**REQUIREMENT**.
Gather, from the data below, each line in which the word "will" occurs.

___ LISTED ENTRIES ___

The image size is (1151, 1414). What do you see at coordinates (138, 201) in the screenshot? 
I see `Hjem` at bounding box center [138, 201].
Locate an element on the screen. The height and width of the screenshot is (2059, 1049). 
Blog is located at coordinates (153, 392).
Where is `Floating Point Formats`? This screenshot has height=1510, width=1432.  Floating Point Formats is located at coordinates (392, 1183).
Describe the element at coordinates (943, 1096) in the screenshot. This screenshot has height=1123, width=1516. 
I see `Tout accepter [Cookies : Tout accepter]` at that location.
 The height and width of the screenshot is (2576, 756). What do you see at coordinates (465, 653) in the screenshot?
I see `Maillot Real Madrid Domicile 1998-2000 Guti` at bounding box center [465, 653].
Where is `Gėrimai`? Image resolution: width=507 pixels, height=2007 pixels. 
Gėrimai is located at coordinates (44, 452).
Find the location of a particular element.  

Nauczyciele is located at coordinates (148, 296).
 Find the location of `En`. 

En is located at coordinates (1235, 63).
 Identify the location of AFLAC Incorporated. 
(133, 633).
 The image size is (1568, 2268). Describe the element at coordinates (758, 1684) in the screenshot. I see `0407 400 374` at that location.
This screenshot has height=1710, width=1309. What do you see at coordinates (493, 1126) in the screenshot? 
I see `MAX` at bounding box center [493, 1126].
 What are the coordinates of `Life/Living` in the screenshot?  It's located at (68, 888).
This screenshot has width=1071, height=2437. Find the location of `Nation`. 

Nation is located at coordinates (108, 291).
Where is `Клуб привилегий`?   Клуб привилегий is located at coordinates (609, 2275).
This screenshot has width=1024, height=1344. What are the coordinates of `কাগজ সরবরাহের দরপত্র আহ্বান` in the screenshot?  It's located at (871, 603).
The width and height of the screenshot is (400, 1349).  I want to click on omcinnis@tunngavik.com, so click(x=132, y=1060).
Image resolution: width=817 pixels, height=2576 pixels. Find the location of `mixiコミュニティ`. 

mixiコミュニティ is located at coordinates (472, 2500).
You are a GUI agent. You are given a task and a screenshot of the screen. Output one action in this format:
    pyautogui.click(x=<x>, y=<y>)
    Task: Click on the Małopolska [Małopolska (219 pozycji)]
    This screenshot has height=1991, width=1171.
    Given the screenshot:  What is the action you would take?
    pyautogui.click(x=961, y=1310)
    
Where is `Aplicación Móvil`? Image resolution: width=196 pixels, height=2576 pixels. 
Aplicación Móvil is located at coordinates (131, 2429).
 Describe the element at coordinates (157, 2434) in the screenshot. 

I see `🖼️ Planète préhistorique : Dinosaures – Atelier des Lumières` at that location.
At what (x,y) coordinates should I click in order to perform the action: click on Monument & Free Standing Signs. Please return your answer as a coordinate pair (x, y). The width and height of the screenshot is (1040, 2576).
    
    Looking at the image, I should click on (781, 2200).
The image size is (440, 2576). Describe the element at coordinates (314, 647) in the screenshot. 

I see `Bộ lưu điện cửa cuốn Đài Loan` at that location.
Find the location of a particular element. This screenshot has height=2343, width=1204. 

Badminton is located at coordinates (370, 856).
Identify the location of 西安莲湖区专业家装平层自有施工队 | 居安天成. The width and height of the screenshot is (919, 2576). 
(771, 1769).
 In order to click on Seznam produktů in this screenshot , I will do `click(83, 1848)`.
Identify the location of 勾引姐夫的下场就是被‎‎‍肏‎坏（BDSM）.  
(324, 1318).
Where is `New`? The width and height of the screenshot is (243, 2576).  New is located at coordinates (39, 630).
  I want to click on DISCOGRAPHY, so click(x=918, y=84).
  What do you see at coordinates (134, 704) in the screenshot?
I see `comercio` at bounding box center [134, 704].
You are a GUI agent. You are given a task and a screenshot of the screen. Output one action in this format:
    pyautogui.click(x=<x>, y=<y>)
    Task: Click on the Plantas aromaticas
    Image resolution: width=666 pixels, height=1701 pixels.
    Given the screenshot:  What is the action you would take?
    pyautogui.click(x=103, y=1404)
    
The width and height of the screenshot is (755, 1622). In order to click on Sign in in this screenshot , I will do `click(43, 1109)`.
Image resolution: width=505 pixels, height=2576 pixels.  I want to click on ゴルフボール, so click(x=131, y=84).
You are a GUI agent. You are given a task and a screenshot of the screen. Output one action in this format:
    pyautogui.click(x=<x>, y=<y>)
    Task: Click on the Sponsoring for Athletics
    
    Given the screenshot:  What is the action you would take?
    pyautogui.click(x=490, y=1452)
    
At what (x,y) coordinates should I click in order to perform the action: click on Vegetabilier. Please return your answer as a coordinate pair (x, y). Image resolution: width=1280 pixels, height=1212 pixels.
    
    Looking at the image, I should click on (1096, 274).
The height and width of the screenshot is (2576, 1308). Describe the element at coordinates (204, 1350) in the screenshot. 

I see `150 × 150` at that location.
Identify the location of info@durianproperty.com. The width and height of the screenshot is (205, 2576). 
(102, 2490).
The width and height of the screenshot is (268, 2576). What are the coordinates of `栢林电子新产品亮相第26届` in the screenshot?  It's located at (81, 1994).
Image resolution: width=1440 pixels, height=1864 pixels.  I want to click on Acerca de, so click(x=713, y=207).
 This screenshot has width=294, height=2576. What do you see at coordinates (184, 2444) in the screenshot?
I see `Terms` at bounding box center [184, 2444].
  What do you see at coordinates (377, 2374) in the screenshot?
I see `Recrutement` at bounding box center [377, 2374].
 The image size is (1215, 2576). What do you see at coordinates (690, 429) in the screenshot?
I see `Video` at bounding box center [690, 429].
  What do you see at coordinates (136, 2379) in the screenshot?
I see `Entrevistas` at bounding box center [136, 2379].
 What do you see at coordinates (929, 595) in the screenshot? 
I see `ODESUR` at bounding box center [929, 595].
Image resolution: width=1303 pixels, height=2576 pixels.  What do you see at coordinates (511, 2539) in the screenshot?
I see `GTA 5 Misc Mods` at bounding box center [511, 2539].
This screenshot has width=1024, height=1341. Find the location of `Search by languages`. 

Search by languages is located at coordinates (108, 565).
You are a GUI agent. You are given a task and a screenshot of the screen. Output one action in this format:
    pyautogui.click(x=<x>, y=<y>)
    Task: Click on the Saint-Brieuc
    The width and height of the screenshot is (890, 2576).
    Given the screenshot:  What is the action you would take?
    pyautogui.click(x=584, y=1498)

___

**ANSWER SECTION**.
 In order to click on Seznam produktů in this screenshot , I will do `click(83, 1848)`.
The width and height of the screenshot is (755, 1622). In order to click on Sign in in this screenshot , I will do `click(43, 1109)`.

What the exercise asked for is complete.